07/07/2023 Coins, Medals & Banknotes
Henry VIII during the 1500s was the first to use the harp as a symbol for Ireland, for coins minted in this country. Hibernia, the Latin name for Ireland, was also brought into use. The various English monarchs throughout the 17th and 18th centuries continued this tradition.
During the late 1700s there was a continuing shortage of small change not only in Britain and Ireland but also in the American colonies. As well as the official regal coinage, privately minted trade tokens also circulated. Indeed, many of the Irish “Hibernia” coins and trade tokens issued for Ireland ended up in the American colonies. These are very popular with American coin collectors and there are several lots in the O’Reilly’s 12th July auction bearing the effigy of George III and the Hibernia harp, dated before and after the 1776 Revolution. These are mainly halfpennies and these examples are in superb condition.

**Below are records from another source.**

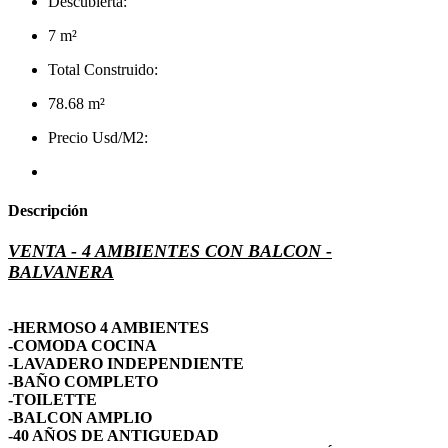
Descubierta:
7 m²
Total Construido:
78.68 m²
Precio Usd/M2:
Descripción
VENTA - 4 AMBIENTES CON BALCON -
BALVANERA
-HERMOSO 4 AMBIENTES
-COMODA COCINA
-LAVADERO INDEPENDIENTE
-BAÑO COMPLETO
-TOILETTE
-BALCON AMPLIO
-40 AÑOS DE ANTIGUEDAD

The coin shortage continued into the early 1800s and this was exasperated by the mental condition of King George III, who was unable to give the official approval to issue new coins. The Bank of Ireland was called in to issue official silver “tokens”, so called to get around the lack of royal approval for “coins”. From 1804 to 1813 a range of six shillings, 30 pence, 10 pence and 5 pence coins were issued for the first and only time by a commercial bank in Ireland. There are a number of these lots in this July auction, presenting an opportunity for collectors to obtain an important part of Irish commercial and numismatic history.